Basic review of set, subset, partition, equivalence relation.
A partition of a set is a surjective map to the parts.
Any \(a \in A\) can be thought of as a function \(\{1\} \xrightarrow{a} A\)
Suppose \(A\) is a partitioned set and \(P,Q\) are two partitions such that for each \(p \in P\) there exists a \(q \in Q\) with \(A_p=A_q\)
Show that for each \(p \in P\) there is at most one \(q \in Q\) such that \(A_p = A_q\)
Show that for each \(q \in Q\) there is a \(p \in P\) such that \(A_p = A_q\)
Suppose \(q' \ne q\). If they are both equal to \(A_p\) then they are equal to each other, but a partition rule is that \(q' \ne q\) must have an empty intersection (and \(A_p\) cannot be empty by the other rule).
By part 1, the mapping between part labels is a bijection, so there is an inverse map as well.
Finish proof Proposition 1.19. Suppose that \(\sim\) is an equivalence relation on a set A, and let P be the set of \(\sim\)-closed and \(\sim\)-connected subsets.
Show that each part \(A_p\) is nonempty
Show that \(p \ne q \implies A_p \cap A_q = \varnothing\)
Show that \(A = \bigcup_{p \in P} A_p\)
Part of the definition of \(\sim\)-connected is being nonempty
Suppose \(a \in A\) is in the intersection. Then \(a \sim p\) and \(a \sim q\) for some elements \(p \not\sim q\) arbitrarily selected from \(A_p, A_q\). But this is impossible because \(\sim\) is transitive, so this must be impossible.
Every \(a \in A\) is part of some equivalence class which is a \(\sim\)-closed and \(\sim\)-connected set, so \(A \subseteq \bigcup_{p \in P} A_p\)
The equivalence class is \(\sim\)-closed because two elements being \(\sim\)-related implies they are in the same equivalence class.
The equivalence class is \(\sim\)-connected because equivalence classes are nonempty and the equivalence relation is transitive.
The constituents of \(A_p\) were defined to be subsets of \(A\), so unioning these will also be a subset of \(A\), i.e. \(\bigcup_{p \in P} A_p \subseteq A\).
Therefore \(A = \bigcup_{p \in P} A_p\).
A function from \(S\) to \(T\)
A relation \(F \subseteq S \times T\) such that \(\forall s \in S:\ \exists! t \in T:\ (s,t) \in F\)
The preimage of an element \(t \in T\) is \(\{s \in S\ |\ F(s)=t\}\)

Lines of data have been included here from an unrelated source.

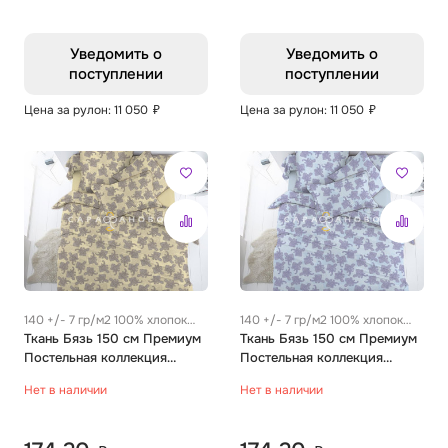
Уведомить о
Уведомить о
поступлении
поступлении
Цена за рулон: 11 050
₽
Цена за рулон: 11 050
₽
140 +/- 7 гр/м2 100% хлопок
140 +/- 7 гр/м2 100% хлопок
0.27 м
Ткань Бязь 150 см Премиум
0.27 м
Ткань Бязь 150 см Премиум
Постельная коллекция
Постельная коллекция
«Сказка» рис 4612 вид 1
«Сказка» рис 4612 вид 2
Нет в наличии
Нет в наличии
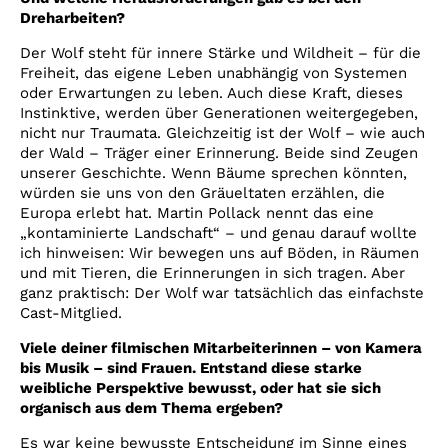
Dreharbeiten?
Der Wolf steht für innere Stärke und Wildheit – für die
Freiheit, das eigene Leben unabhängig von Systemen
oder Erwartungen zu leben. Auch diese Kraft, dieses
Instinktive, werden über Generationen weitergegeben,
nicht nur Traumata. Gleichzeitig ist der Wolf – wie auch
der Wald – Träger einer Erinnerung. Beide sind Zeugen
unserer Geschichte. Wenn Bäume sprechen könnten,
würden sie uns von den Gräueltaten erzählen, die
Europa erlebt hat. Martin Pollack nennt das eine
„kontaminierte Landschaft“ – und genau darauf wollte
ich hinweisen: Wir bewegen uns auf Böden, in Räumen
und mit Tieren, die Erinnerungen in sich tragen. Aber
ganz praktisch: Der Wolf war tatsächlich das einfachste
Cast-Mitglied.
Viele deiner filmischen Mitarbeiterinnen – von Kamera
bis Musik – sind Frauen. Entstand diese starke
weibliche Perspektive bewusst, oder hat sie sich
organisch aus dem Thema ergeben?
Es war keine bewusste Entscheidung im Sinne eines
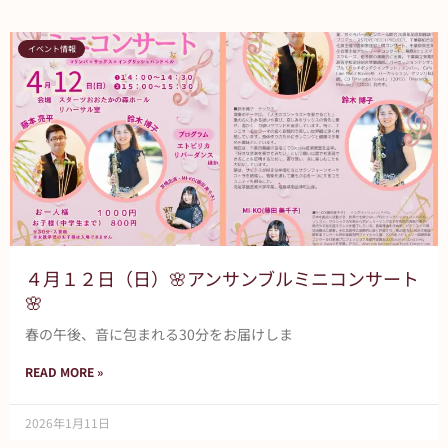
イベント情報
４月１２日（日）🌸アンサンブルミニコンサート
🌸
春の午後、音に包まれる30分をお届けしま
READ MORE »
2026年1月11日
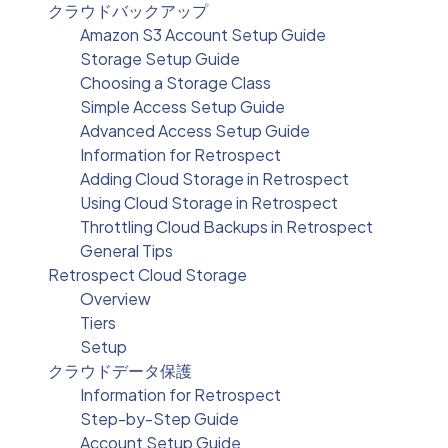
クラウドバックアップ
Amazon S3 Account Setup Guide
Storage Setup Guide
Choosing a Storage Class
Simple Access Setup Guide
Advanced Access Setup Guide
Information for Retrospect
Adding Cloud Storage in Retrospect
Using Cloud Storage in Retrospect
Throttling Cloud Backups in Retrospect
General Tips
Retrospect Cloud Storage
Overview
Tiers
Setup
クラウドデータ保護
Information for Retrospect
Step-by-Step Guide
Account Setup Guide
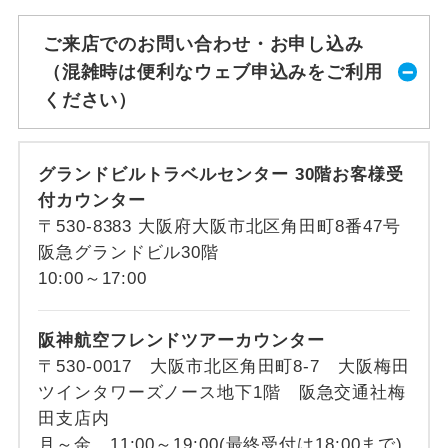
ご来店でのお問い合わせ・お申し込み
（混雑時は便利なウェブ申込みをご利用
ください）
グランドビルトラベルセンター 30階お客様受
付カウンター
〒530-8383 大阪府大阪市北区角田町8番47号
阪急グランドビル30階
10:00～17:00
阪神航空フレンドツアーカウンター
〒530-0017 大阪市北区角田町8-7 大阪梅田
ツインタワーズノース地下1階 阪急交通社梅
田支店内
月～金…11:00～19:00(最終受付は18:00まで)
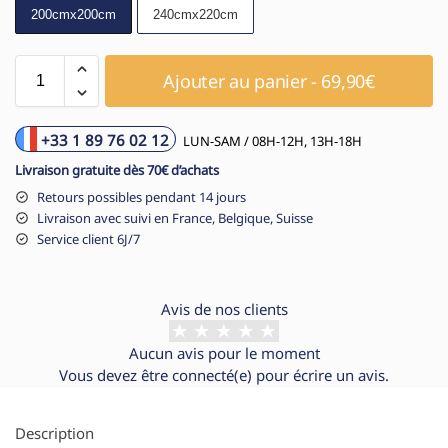
200cmx200cm
240cmx220cm
Ajouter au panier - 69,90€
+33 1 89 76 02 12
LUN-SAM / 08H-12H, 13H-18H
Livraison gratuite dès 70€ d’achats
Retours possibles pendant 14 jours
Livraison avec suivi en France, Belgique, Suisse
Service client 6J/7
Avis de nos clients
Aucun avis pour le moment
Vous devez être
connecté(e)
pour écrire un avis.
Description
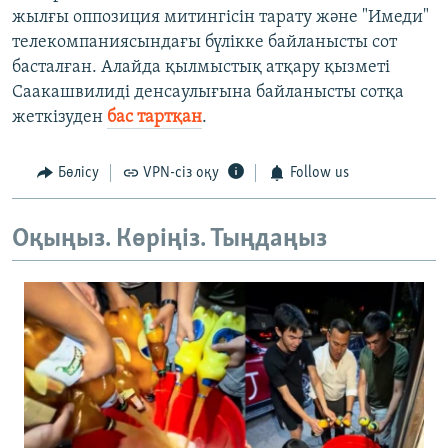
жылғы оппозиция митингісін тарату және "Имеди"
телекомпаниясындағы бүлікке байланысты сот
басталған. Алайда қылмыстық атқару қызметі
Саакашвилиді денсаулығына байланысты сотқа
жеткізуден
бас тартқан
.
Бөлісу
VPN-сіз оқу
Follow us
Оқыңыз. Көріңіз. Тыңдаңыз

\(\hookrightarrow\) Injectivity: \(s\ne s' \implies F(s)\ne F(s')\)
\(\twoheadrightarrow\) Surjectivity: \(\forall t \in T:\ \exists s \in S:\ (s,t) \in F\)
\(\xrightarrow \cong\) Bijectivity: both injectivity and surjectivity.
A partition of set \(A\)
A set \(P\) (‘part labels’) and, for each \(p \in P\), a nonempty subset (‘pth part’) \(A_p \subseteq A\) such that:
\(A = \bigcup_{p \in P}A_p\)
\(p \ne q \implies A_p \cap A_q = \varnothing\)
Two partitions are considered the same if the partitioned groups are the same, the labels don’t matter.
There is a bijection between ways to partition a set \(A\) and the equivalence relations on \(A\)
Every partition gives rise to a distinct equivalence relation
Define \(a \sim b\) to mean \(a,b\) are in the same part. This is a reflective, symmetric, and transitive relation given the definition of a partition.
Every equivalence relation gives rise to a distinct partition.
Define a subset \(X \subseteq A\) as \(\sim\)-closed if, for every \(x \in X\) and \(x' \sim x\), we have \(x' \in X\).
Define a subset \(X \subseteq A\) as \(\sim\)-connected if it is nonempty and \(\forall x,y \in X:\ x \sim y\)
The parts corresponding to \(\sim\) are precisely the \(\sim\)-closed and \(\sim\)-connected subsets.
A quotient of a set under an equivalence relation.
This is equivalent to the parts of the partition associated with the equivalence relation.
A relation between sets \(X\) and \(Y\)
A subset \(R \subseteq X \times Y\).